Nonfiction – history
336 pages, Trade Paper
Illustrations: Yes, black and white, marginal quality
Suitable for eReader: Depends – if you read the end notes, no; if you don't care, yes.
The biggest complaint Rainy Day has of this book is the author's use of end notes instead of foot notes! But, as those of you who know Rainy Day know, that's a favorite rant of hers!
Rainy Day was aware that convicts had been sent to the Colonies, but had no idea it was so many or why. She naively thought it was a choice – go and get a second chance, or stay and face worse. Rainy Day did know about the penal colonies in Australia, which were true penal colonies. Here, in our Colonies, the people were sold for a finite period of time (7 or 14 years) and their owners had complete control over them. Some were cruel, some were not. Many of the convicts ran away, some actually became model citizens and their early lives forgotten.

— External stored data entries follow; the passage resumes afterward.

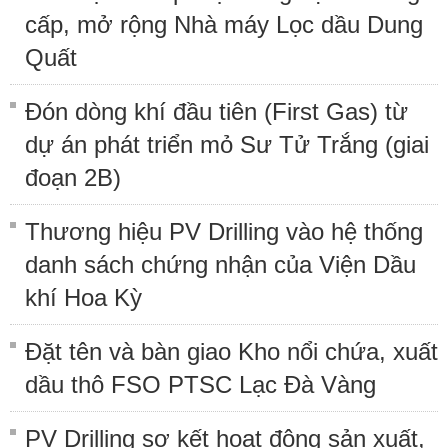
cấp, mở rộng Nhà máy Lọc dầu Dung
Quất
Đón dòng khí đầu tiên (First Gas) từ
dự án phát triển mỏ Sư Tử Trắng (giai
đoạn 2B)
Thương hiệu PV Drilling vào hệ thống
danh sách chứng nhận của Viện Dầu
khí Hoa Kỳ
Đặt tên và bàn giao Kho nổi chứa, xuất
dầu thô FSO PTSC Lạc Đà Vàng
PV Drilling sơ kết hoạt động sản xuất,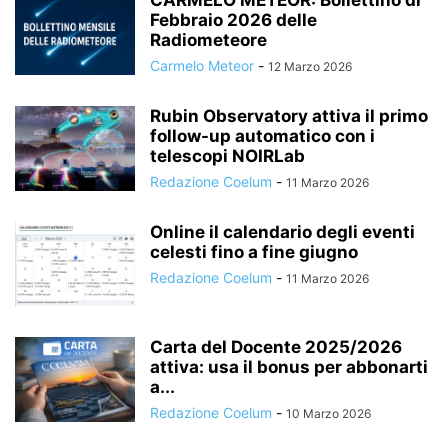
CARMELO METEOR: Bollettino di
Febbraio 2026 delle
Radiometeore
Carmelo Meteor
-
12 Marzo 2026
Rubin Observatory attiva il primo
follow-up automatico con i
telescopi NOIRLab
Redazione Coelum
-
11 Marzo 2026
Online il calendario degli eventi
celesti fino a fine giugno
Redazione Coelum
-
11 Marzo 2026
Carta del Docente 2025/2026
attiva: usa il bonus per abbonarti
a...
Redazione Coelum
-
10 Marzo 2026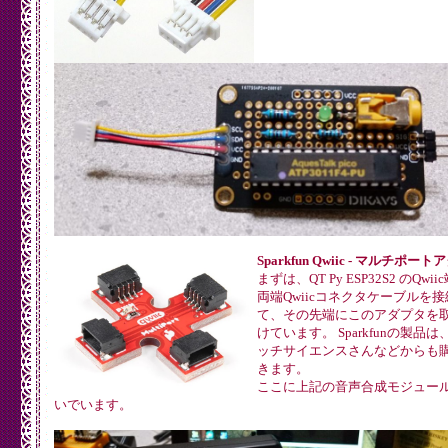
Sparkfun Qwiic - マルチポー
まずは、QT Py ESP32S2 のQwi
両端Qwiicコネクタケーブルを接
て、その先端にこのアダプタを
けています。 Sparkfunの製品は
ッチサイエンスさんなどからも
きます。
ここに上記の音声合成モジュー
いでいます。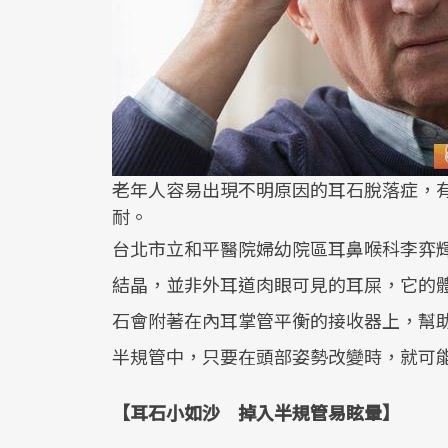
老年人容易出現不明原因的耳石脫落症，
耐。
台北市立和平醫院婦幼院區耳鼻喉科李弈
結晶，並非外耳道肉眼可見的耳屎，它的
石會附著在內耳掌管平衡的接收器上，幫助
半規管中，只要在頭部姿勢改變時，就可
【耳石小如沙 掉入半規管易眩暈】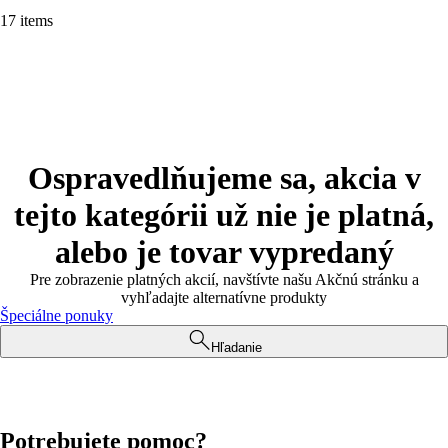
17 items
Ospravedlňujeme sa, akcia v
tejto kategórii už nie je platná,
alebo je tovar vypredaný
Pre zobrazenie platných akcií, navštívte našu Akčnú stránku a
vyhľadajte alternatívne produkty
Špeciálne ponuky
Hľadanie
Potrebujete pomoc?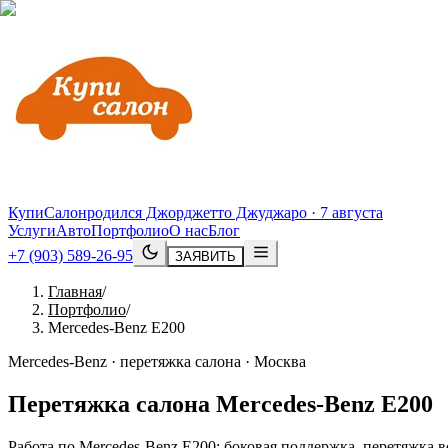
КупиСалон
родился Джорджетто Джуджаро · 7 августа
Услуги
Авто
Портфолио
О нас
Блог
+7 (903) 589-26-95
ЗАЯВИТЬ
Главная
/
Портфолио
/
Mercedes-Benz E200
Mercedes-Benz · перетяжка салона · Москва
Перетяжка салона
Mercedes
-
Benz
E200
Работа по Mercedes-Benz E200: боковая поддержка, перетяжка 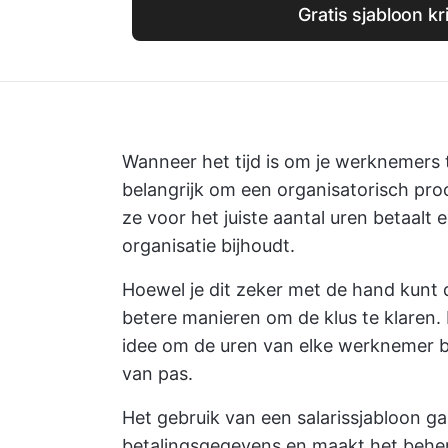
Gratis sjabloon kr
Wanneer het tijd is om je werknemers 
belangrijk om een organisatorisch proce
ze voor het juiste aantal uren betaalt 
organisatie bijhoudt.
Hoewel je dit zeker met de hand kunt 
betere manieren om de klus te klaren. 
idee om de uren van elke werknemer bi
van pas.
Het gebruik van een salarissjabloon g
betalingsgegevens en maakt het beher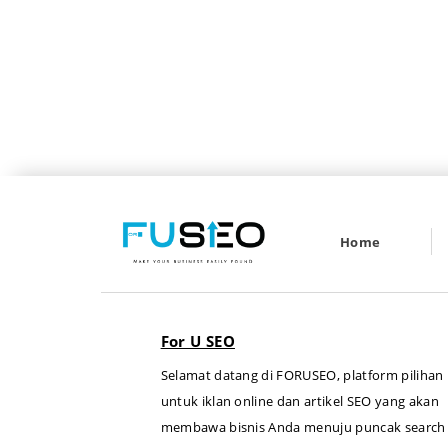
Home
For U SEO
Selamat datang di FORUSEO, platform pilihan
untuk iklan online dan artikel SEO yang akan
membawa bisnis Anda menuju puncak search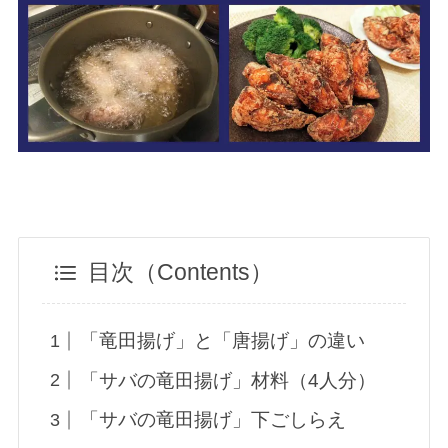
目次（Contents）
「竜田揚げ」と「唐揚げ」の違い
「サバの竜田揚げ」材料（4人分）
「サバの竜田揚げ」下ごしらえ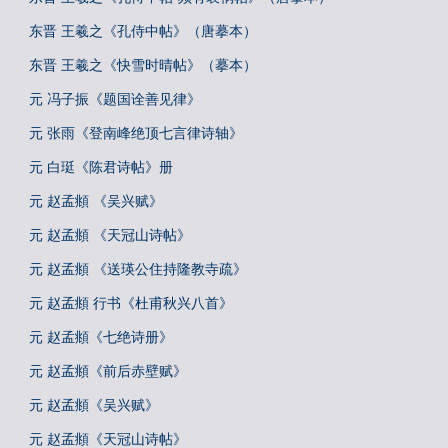
东晋 王羲之《孔侍中帖》（唐摹本）
东晋 王羲之《快雪时晴帖》（摹本）
元 冯子振《题国诠善见律》
元 张雨《登南峰绝顶七言律诗轴》
元 白珽《陈君诗帖》册
元 赵孟頫 《吴兴赋》
元 赵孟頫 《天冠山诗帖》
元 赵孟頫 《送瑛公住持隆教寺疏》
元 赵孟頫 行书《杜甫秋兴八首》
元 赵孟頫《七绝诗册》
元 赵孟頫《前后赤壁赋》
元 赵孟頫《吴兴赋》
元 赵孟頫《天冠山诗帖》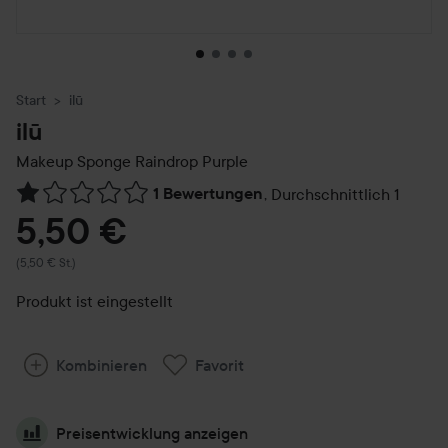
Start
ilū
ilū
Makeup Sponge Raindrop
Purple
1 Bewertungen
,
Durchschnittlich 1
Weiter zu Reviews & Kommentare
5,50 €
(5,50 € St.)
Produkt ist eingestellt
Kombinieren
Favorit
Preisentwicklung anzeigen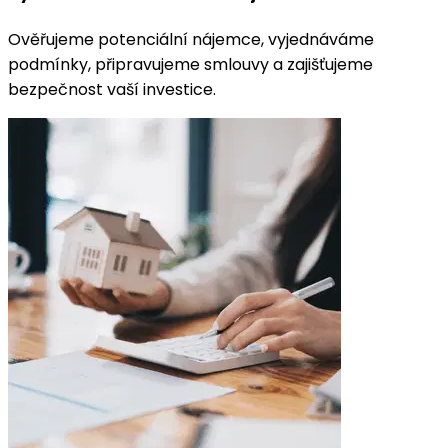
Ověřujeme potenciální nájemce, vyjednáváme
podmínky, připravujeme smlouvy a zajišťujeme
bezpečnost vaší investice.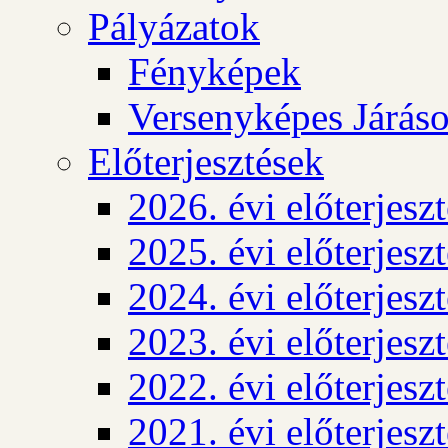
Pályázatok
Fényképek
Versenyképes Járás
Előterjesztések
2026. évi előterjesz
2025. évi előterjesz
2024. évi előterjesz
2023. évi előterjesz
2022. évi előterjesz
2021. évi előterjesz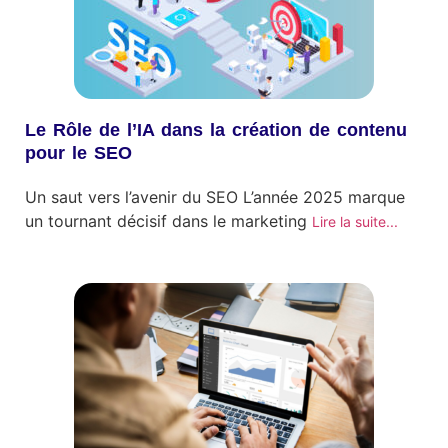
Le Rôle de l’IA dans la création de contenu
pour le SEO
Un saut vers l’avenir du SEO L’année 2025 marque
un tournant décisif dans le marketing
Lire la suite...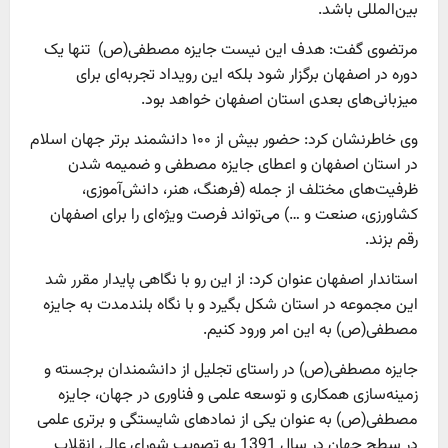
بین‌المللی باشد.
مرتضوی گفت: هدف این نیست جایزه مصطفی(ص) تنها یک
دوره در اصفهان برگزار شود بلکه این رویداد تجربه‌ای برای
میزبانی‌های بعدی استان اصفهان خواهد بود.
وی خاطرنشان کرد: حضور بیش از ۱۰۰ دانشمند برتر جهان اسلام
در استان اصفهان و اعطای جایزه مصطفی و ضمیمه شدن
ظرفیت‌های مختلف از جمله (فرهنگ، هنر، دانش‌آموزی،
کشاورزی، صنعت و …) می‌تواند فرصت ویژه‌ای را برای اصفهان
رقم بزند.
استاندار اصفهان عنوان کرد: از این رو با نگاهی پایدار مقرر شد
این مجموعه در استان شکل بگیرد و با نگاه بلندمدت به جایزه
مصطفی(ص) به این امر ورود کنیم.
جایزه مصطفی(ص) در راستای تجلیل از دانشمندان برجسته و
زمینه‌سازی همکاری و توسعه علمی و فناوری در جهان، جایزه
مصطفی(ص) به عنوان یکی از نمادهای شایستگی و برتری علمی
در سطح جهان در سال 1391 به تصویب شورای عالی انقلاب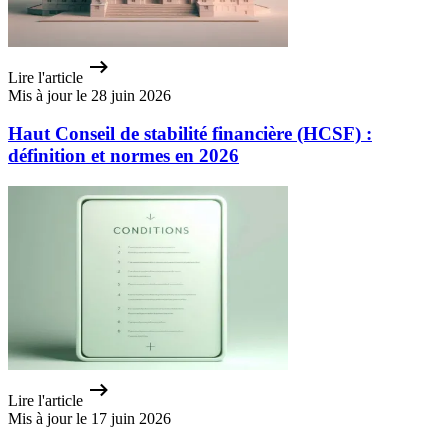
Lire l'article
Mis à jour le 28 juin 2026
Haut Conseil de stabilité financière (HCSF) :
définition et normes en 2026
Lire l'article
Mis à jour le 17 juin 2026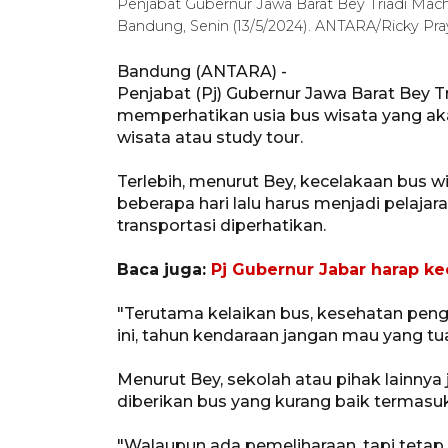
Penjabat Gubernur Jawa Barat Bey Triadi Ma
Bandung, Senin (13/5/2024). ANTARA/Ricky Pr
Bandung (ANTARA) -
Penjabat (Pj) Gubernur Jawa Barat Bey 
memperhatikan usia bus wisata yang ak
wisata atau study tour.
Terlebih, menurut Bey, kecelakaan bus
beberapa hari lalu harus menjadi pelajar
transportasi diperhatikan.
Baca juga:
Pj Gubernur Jabar harap ke
"Terutama kelaikan bus, kesehatan peng
ini, tahun kendaraan jangan mau yang tu
Menurut Bey, sekolah atau pihak lainnya
diberikan bus yang kurang baik termasu
"Walaupun ada pemeliharaan, tapi tetap 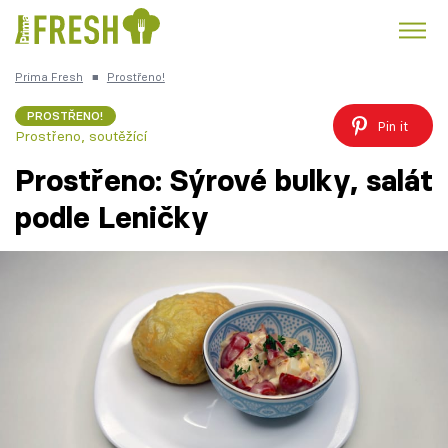
Prima Fresh
■
Prostřeno!
Kuře
Polévky k večeři
Rychlé večeře
Trendy:
PROSTŘENO!
Pin it
Prostřeno, soutěžící
Česká kuchyně
Čokoláda
Prostřeno: Sýrové bulky, salát
podle Leničky
Témata
Recepty
Články
TV Program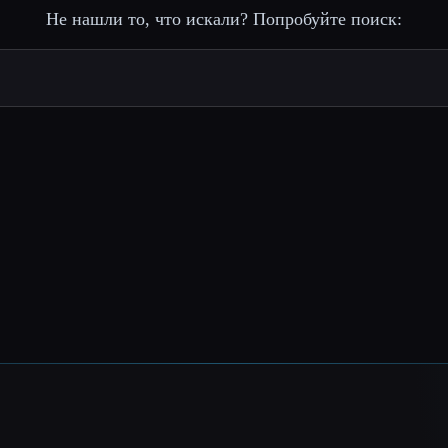
Не нашли то, что искали? Попробуйте поиск: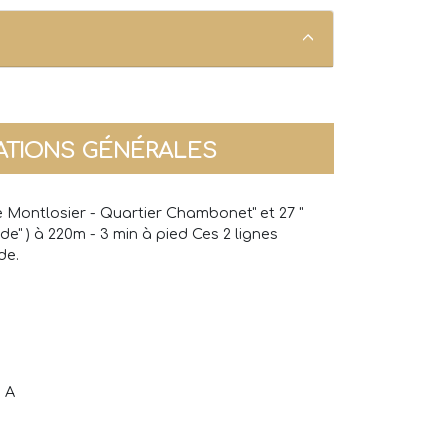
ATIONS GÉNÉRALES
lle Montlosier - Quartier Chambonet" et 27 "
) à 220m - 3 min à pied Ces 2 lignes
de.
: A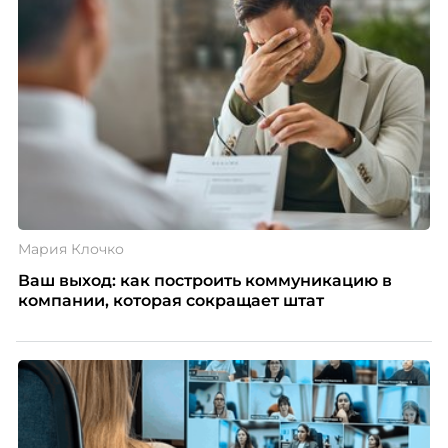
Мария Клочко
Ваш выход: как построить коммуникацию в
компании, которая сокращает штат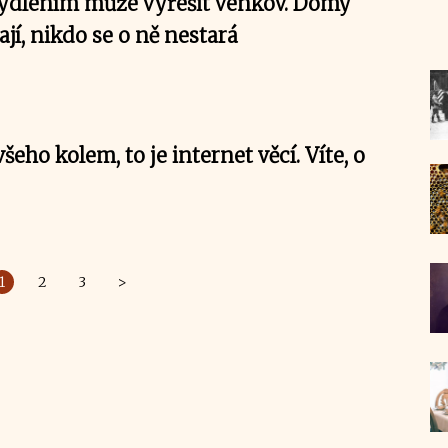
ydlením může vyřešit venkov. Domy
ají, nikdo se o ně nestará
eho kolem, to je internet věcí. Víte, o
1
2
3
>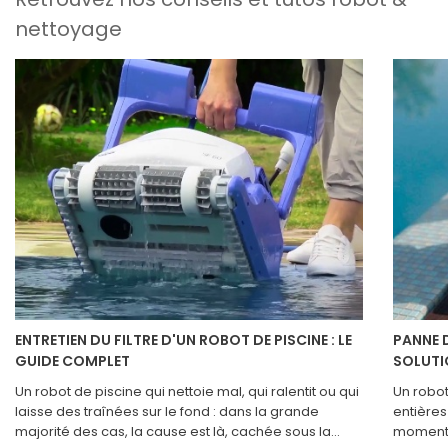
nettoyage
ENTRETIEN DU FILTRE D'UN ROBOT DE PISCINE : LE
PANNE D
GUIDE COMPLET
SOLUTI
Un robot de piscine qui nettoie mal, qui ralentit ou qui
Un robot
laisse des traînées sur le fond : dans la grande
entières
majorité des cas, la cause est là, cachée sous la
moment :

In that period, starving children who stole a piece of bread were sentenced to death if caught. It was not an easy time to be alive – it was certainly not 'the good old days!' This book brings to life many of the convicts of the time, some of who survived the ocean voyage, some of who did not. It is a part of American History that isn't taught in the schools, and has had ramifications on our judicial system through the years.
It is a fascinating read, well written (except for the end notes!), and worth your investment in both time and money.